__What the exercise asks__:
Without the pictures, output the records below exactly as they are.

Stored data entries

-.-.-

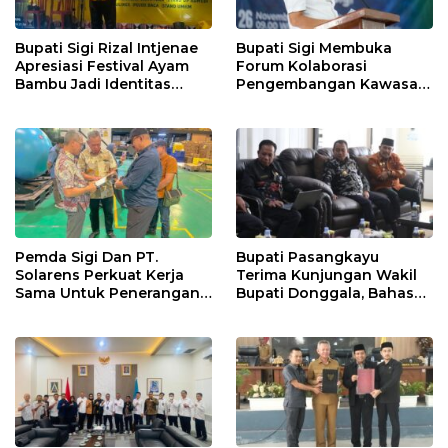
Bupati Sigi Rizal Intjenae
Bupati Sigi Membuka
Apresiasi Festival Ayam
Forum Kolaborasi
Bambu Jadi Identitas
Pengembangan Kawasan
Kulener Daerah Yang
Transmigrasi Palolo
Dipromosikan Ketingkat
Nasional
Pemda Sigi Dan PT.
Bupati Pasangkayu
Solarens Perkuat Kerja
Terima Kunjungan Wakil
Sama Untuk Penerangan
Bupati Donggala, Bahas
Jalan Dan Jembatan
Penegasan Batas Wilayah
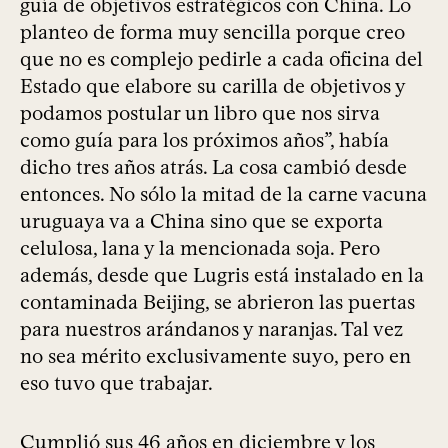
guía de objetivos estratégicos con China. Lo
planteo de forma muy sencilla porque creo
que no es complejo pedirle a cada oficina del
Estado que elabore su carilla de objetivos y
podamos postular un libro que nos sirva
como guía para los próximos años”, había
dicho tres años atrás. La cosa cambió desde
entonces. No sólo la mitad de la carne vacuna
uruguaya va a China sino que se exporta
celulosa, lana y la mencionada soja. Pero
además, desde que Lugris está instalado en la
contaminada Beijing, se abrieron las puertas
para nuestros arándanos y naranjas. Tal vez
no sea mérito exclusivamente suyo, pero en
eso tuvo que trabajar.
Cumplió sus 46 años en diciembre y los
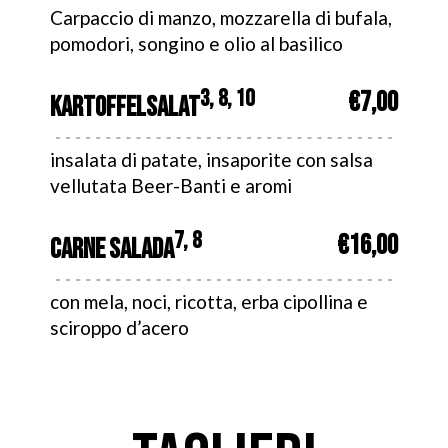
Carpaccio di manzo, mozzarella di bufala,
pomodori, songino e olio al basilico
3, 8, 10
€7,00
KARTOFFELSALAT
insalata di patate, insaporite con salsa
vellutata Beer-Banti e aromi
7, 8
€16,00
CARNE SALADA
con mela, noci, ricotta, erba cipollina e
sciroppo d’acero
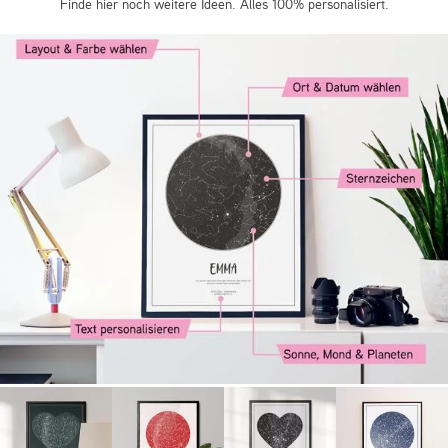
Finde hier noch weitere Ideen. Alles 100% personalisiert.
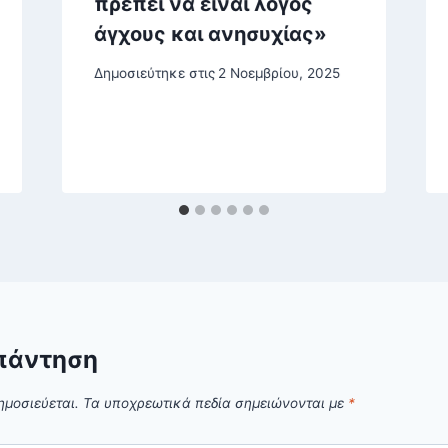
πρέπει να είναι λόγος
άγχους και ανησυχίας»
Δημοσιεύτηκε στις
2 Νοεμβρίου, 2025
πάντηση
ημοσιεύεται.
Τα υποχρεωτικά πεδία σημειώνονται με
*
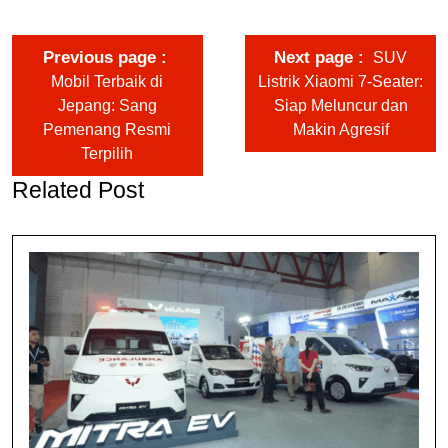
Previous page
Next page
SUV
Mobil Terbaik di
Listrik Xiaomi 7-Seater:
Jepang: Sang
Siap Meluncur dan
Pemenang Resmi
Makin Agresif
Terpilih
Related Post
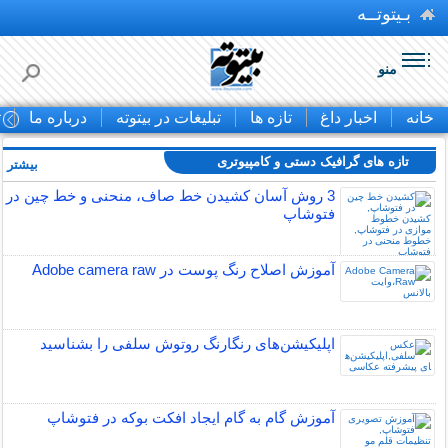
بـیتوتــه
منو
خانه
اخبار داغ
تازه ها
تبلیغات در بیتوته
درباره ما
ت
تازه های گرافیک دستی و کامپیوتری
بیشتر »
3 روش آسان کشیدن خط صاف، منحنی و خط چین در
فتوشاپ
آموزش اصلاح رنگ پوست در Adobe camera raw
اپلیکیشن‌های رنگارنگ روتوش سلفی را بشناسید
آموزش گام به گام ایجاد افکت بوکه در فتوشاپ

-.-.-

__Finished task__:
Bupati Sigi Rizal Intjenae
Bupati Sigi Membuka
Apresiasi Festival Ayam
Forum Kolaborasi
Bambu Jadi Identitas
Pengembangan Kawasan
Kulener Daerah Yang
Transmigrasi Palolo
Dipromosikan Ketingkat
Nasional
Pemda Sigi Dan PT.
Bupati Pasangkayu
Solarens Perkuat Kerja
Terima Kunjungan Wakil
Sama Untuk Penerangan
Bupati Donggala, Bahas
Jalan Dan Jembatan
Penegasan Batas Wilayah
guía de objetivos estratégicos con China. Lo
planteo de forma muy sencilla porque creo
que no es complejo pedirle a cada oficina del
Estado que elabore su carilla de objetivos y
podamos postular un libro que nos sirva
como guía para los próximos años”, había
dicho tres años atrás. La cosa cambió desde
entonces. No sólo la mitad de la carne vacuna
uruguaya va a China sino que se exporta
celulosa, lana y la mencionada soja. Pero
además, desde que Lugris está instalado en la
contaminada Beijing, se abrieron las puertas
para nuestros arándanos y naranjas. Tal vez
no sea mérito exclusivamente suyo, pero en
eso tuvo que trabajar.
Cumplió sus 46 años en diciembre y los
Carpaccio di manzo, mozzarella di bufala,
pomodori, songino e olio al basilico
3, 8, 10
€7,00
KARTOFFELSALAT
insalata di patate, insaporite con salsa
vellutata Beer-Banti e aromi
7, 8
€16,00
CARNE SALADA
con mela, noci, ricotta, erba cipollina e
sciroppo d’acero
Finde hier noch weitere Ideen. Alles 100% personalisiert.
πρέπει να είναι λόγος
άγχους και ανησυχίας»
Δημοσιεύτηκε στις
2 Νοεμβρίου, 2025
πάντηση
ημοσιεύεται.
Τα υποχρεωτικά πεδία σημειώνονται με
*
Previous page
Next page
SUV
Mobil Terbaik di
Listrik Xiaomi 7-Seater:
Jepang: Sang
Siap Meluncur dan
Pemenang Resmi
Makin Agresif
Terpilih
Related Post
بـیتوتــه
منو
خانه
اخبار داغ
تازه ها
تبلیغات در بیتوته
درباره ما
ت
تازه های گرافیک دستی و کامپیوتری
بیشتر »
3 روش آسان کشیدن خط صاف، منحنی و خط چین در
فتوشاپ
آموزش اصلاح رنگ پوست در Adobe camera raw
اپلیکیشن‌های رنگارنگ روتوش سلفی را بشناسید
آموزش گام به گام ایجاد افکت بوکه در فتوشاپ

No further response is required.